# Scratches and scuffs in interior



## dparenti (Jan 18, 2007)

what products are good to remove scratches and scuffs, for example form the same material that the glove box is made out of like not cloth but i dont know what to call it lol


----------



## billjitsu (Feb 8, 2006)

dparenti said:


> what products are good to remove scratches and scuffs, for example form the same material that the glove box is made out of like not cloth but i dont know what to call it lol


Basically this is vinyl, right? Hard plastic-like material? I've had issues with this myself, but have had good luck with mild soap solutions to clean off dirt and debris. 

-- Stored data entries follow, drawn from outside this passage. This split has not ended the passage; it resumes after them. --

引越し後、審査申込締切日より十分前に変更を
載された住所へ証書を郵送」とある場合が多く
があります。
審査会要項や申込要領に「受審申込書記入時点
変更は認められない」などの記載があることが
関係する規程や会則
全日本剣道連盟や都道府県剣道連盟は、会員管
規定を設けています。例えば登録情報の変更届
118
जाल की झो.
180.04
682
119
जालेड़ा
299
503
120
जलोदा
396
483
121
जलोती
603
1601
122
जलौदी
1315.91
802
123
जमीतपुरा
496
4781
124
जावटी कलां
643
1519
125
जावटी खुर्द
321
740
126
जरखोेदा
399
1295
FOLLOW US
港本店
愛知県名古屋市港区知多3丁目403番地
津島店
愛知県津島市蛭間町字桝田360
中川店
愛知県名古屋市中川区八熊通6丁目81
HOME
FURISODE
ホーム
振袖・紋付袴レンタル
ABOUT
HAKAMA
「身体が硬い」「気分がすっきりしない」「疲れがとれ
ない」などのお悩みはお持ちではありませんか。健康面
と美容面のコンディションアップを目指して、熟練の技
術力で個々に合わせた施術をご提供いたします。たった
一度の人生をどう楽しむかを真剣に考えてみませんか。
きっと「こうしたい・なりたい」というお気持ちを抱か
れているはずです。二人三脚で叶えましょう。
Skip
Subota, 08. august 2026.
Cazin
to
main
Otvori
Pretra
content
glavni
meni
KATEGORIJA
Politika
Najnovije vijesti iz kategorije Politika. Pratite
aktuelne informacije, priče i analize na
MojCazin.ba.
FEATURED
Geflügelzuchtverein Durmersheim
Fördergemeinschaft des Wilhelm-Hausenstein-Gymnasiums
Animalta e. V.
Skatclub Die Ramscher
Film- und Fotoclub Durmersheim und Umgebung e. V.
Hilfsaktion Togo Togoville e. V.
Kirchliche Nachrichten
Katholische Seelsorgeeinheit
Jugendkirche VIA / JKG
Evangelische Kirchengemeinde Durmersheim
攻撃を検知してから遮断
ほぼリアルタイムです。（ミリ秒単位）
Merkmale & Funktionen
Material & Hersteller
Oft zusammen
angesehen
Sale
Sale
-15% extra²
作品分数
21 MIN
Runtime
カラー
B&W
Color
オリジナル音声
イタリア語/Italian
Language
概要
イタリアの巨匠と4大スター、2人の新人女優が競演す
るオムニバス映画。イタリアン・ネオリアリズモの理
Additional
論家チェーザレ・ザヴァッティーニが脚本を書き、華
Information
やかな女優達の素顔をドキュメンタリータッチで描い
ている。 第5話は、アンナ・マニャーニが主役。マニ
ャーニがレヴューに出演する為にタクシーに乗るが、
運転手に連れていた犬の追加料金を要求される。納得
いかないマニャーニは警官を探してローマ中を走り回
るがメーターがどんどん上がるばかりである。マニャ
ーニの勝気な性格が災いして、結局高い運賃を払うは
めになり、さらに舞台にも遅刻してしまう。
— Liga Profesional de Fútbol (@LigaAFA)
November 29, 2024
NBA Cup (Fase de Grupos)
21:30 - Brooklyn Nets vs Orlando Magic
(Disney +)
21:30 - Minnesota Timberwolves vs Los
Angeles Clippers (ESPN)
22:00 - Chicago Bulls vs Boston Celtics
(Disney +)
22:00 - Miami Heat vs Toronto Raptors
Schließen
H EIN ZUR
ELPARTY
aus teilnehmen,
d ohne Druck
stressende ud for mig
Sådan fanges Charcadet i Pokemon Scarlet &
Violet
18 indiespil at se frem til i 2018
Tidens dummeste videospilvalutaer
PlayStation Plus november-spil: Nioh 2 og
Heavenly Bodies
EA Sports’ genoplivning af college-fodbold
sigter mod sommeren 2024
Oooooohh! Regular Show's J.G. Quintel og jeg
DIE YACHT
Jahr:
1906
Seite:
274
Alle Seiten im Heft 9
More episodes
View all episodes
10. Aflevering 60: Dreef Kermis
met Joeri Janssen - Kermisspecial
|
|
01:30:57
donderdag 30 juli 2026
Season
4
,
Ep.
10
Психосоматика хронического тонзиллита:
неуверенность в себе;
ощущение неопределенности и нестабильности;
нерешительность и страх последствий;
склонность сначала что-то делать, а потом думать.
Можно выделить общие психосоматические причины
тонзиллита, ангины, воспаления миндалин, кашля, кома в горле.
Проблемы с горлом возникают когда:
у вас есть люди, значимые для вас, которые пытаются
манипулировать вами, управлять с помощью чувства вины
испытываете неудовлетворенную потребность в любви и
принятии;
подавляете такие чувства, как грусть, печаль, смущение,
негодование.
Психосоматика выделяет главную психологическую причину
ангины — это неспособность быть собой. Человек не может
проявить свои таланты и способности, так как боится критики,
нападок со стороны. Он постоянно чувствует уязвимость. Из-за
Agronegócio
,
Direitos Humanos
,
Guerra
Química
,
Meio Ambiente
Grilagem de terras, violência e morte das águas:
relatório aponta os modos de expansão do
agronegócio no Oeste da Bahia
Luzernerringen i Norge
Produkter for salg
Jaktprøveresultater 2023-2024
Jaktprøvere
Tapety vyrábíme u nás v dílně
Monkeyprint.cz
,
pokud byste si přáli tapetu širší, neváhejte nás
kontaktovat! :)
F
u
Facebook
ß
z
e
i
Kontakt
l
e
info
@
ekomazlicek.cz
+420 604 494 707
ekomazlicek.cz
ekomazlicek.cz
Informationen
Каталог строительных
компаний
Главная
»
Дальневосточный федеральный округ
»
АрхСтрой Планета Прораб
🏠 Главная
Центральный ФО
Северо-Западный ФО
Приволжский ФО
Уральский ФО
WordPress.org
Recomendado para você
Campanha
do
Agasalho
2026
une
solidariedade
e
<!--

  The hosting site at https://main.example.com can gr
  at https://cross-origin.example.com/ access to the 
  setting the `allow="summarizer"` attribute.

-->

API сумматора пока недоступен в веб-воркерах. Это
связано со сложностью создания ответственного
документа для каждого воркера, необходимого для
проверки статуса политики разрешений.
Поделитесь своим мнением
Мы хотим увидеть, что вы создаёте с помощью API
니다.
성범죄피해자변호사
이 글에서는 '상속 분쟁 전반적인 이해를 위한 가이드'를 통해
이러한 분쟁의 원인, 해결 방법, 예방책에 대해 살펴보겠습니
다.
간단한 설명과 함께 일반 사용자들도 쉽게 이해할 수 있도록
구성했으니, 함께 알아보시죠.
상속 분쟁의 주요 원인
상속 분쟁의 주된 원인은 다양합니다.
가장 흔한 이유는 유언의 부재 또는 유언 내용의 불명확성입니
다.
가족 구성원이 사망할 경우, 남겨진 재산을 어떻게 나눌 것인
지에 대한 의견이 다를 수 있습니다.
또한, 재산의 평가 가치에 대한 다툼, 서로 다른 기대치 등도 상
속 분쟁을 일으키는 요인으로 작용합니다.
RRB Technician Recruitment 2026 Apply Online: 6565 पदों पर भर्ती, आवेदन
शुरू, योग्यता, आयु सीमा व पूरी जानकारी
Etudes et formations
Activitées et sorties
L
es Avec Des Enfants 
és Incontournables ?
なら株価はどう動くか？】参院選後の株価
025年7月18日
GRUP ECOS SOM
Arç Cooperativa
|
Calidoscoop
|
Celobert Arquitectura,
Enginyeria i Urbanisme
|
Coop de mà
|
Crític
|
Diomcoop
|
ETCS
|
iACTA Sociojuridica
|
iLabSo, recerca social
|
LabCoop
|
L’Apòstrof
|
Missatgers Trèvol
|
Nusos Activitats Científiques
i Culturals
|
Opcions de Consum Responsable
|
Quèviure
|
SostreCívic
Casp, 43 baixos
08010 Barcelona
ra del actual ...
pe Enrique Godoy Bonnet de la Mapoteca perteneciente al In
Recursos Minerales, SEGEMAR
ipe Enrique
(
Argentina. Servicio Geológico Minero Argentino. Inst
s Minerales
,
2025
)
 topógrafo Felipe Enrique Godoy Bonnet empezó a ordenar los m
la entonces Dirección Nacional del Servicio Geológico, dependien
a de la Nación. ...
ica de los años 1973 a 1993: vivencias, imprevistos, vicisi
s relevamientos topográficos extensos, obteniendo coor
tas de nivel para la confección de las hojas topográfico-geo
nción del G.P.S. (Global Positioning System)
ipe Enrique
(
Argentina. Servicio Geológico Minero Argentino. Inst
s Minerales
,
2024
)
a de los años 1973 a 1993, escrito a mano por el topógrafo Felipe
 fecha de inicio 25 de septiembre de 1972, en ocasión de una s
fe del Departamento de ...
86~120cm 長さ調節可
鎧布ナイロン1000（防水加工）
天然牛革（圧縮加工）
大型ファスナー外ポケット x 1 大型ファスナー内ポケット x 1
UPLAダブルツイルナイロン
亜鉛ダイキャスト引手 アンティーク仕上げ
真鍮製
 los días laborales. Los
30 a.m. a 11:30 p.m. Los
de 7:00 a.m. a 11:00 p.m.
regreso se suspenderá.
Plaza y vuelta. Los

If you have scratches in the vinyl, or cracks, you may be better off replacing the part if it's a small trim piece, as I don't know of anything that will really fix this, especially if you have a deeper gouge.


----------



## dparenti (Jan 18, 2007)

well its little scuffs, thanks i just thoought there might be a product readily available that is worth buying. thanks


----------



## redser (Aug 30, 2006)

If it is just plastic then you can use a lighter to heat up the scratch a little (not much at all) and then use a scrap peice of vinyl to put a texture on it. if you heat it up too much it will get shinny but if you just pass the flame over the scratch then dab it with they vinyl than it will fade way.
As for a scratch in vinyal or leather you can try some cleaners to help get it out but there is not much you can do besides replaceing it. you can get mathcing color vinyl at any auto trim place or apohlstry shop.


----------